What do i do ?.. argh.. open graph and facebook is worst written api with possible horrible documentation.
rohit
7 May, 2010 at 11:24
Not working(not redirecting) in IE, but it’s working great in firebox
https://graph.facebook.com/oauth/authorize?client_id=….&redirect_uri=….&type=user_agent&display=popup
ss
10 May, 2010 at 16:58
I’m seeing the same thing. If I try this in anything other then IE it works perfectly. In IE I get a Can not display webpage message. Bizzare.
ck
21 June, 2010 at 18:12
WordPress munged your url so I can’t tell if this is the problem, but IE restricts the maximum length of a URL to 2083 characters.
http://support.microsoft.com/kb/208427
I have seen this complaint on the FB forums, so I thought I would pass it along.
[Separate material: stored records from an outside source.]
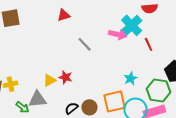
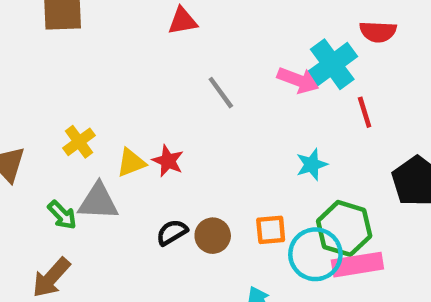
cyan star: (131, 78) -> (312, 164), moved
yellow cross: (11, 84) -> (79, 142), moved, turned -32
green hexagon: (159, 90) -> (344, 228), moved
orange square: (114, 101) -> (271, 230), size x0.6

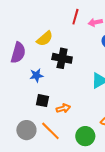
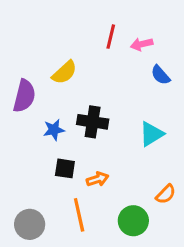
black cross: (62, 58) -> (93, 122), moved
gray circle: (26, 130) -> (30, 224), moved
orange line: (50, 131) -> (79, 215), turned 35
I think that some people are trying to authorize as many of the extended permissions that they can (scopes) and are running into the URL limit
Mark
22 June, 2010 at 17:03
Thanks for the response, I eventually got to the Facebook bug tracker and found http://bugs.developers.facebook.com/show_bug.cgi?id=10836
which details that it is bumping into the URL limit.
ck
22 June, 2010 at 17:31
how do I get the access_token in to an asp variable from the url i get?
http://www.mysite.com/#access_token=123456789…..
kim
10 May, 2010 at 22:07
Thanks for all the work here Ben, you’ve really helped us heh.
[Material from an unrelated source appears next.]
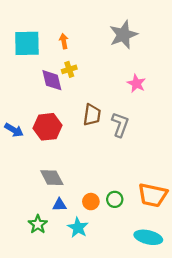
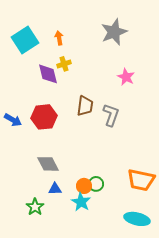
cyan square: (27, 43) -> (25, 40), turned -32
green circle: (115, 199) -> (96, 184), moved
cyan star: (78, 228) -> (81, 202), moved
However, I still seem to be clueless.
Here is what I want to do: provide a ‘login w/ FB’ button, throw to /authorize, get a code, throw to /access_token, get an access_token, and be able to hit https://graph.facebook.com/me for info about the user.
I just can’t seem to get to the last part. If I can’t hit /me, how do I get the ID of the current user and hit that instead?
-AC
Alex
11 May, 2010 at 16:50
Hey All,
I am having some weird canvas issues with the graph API that are only affected when i choose FBML over iframe. When i choose FBML and navigate to the page i try to call the authorize method and get this error
The URL https://graph.facebook.com/oauth/authorize?type=web_server&client_id=CLIENT_ID&redirect_uri=http%3A%2F%2Fknobcreek.zezzadev.com%2Ffacebook_stillhouse%2Fpost_authorize%2F&scope=email,user_birthday is not valid.
Anyone have any ideas why this would happen, i am thinking it is a parameter in the settings i am missing.
Any help would be greatly appreciated cause i would like to write this app as a FBML canvas and not an iframe.
This site is so much more helpful than facebook’s
Thanks all,
–CG
Chris Galatioto
11 May, 2010 at 19:17
Hi Ben,
just wanted to say thanks for putting some sense into the FB new oAuth workflow, I wish you worked for the Facebook team that puts their documentation together :)))
best, Marin
Marin Todorov
13 May, 2010 at 11:44
[…] took me a while and reading through a lot of information on Ben Beddinton’s blog and the Graph API forum, but I noticed that all of the examples of working token requests had […]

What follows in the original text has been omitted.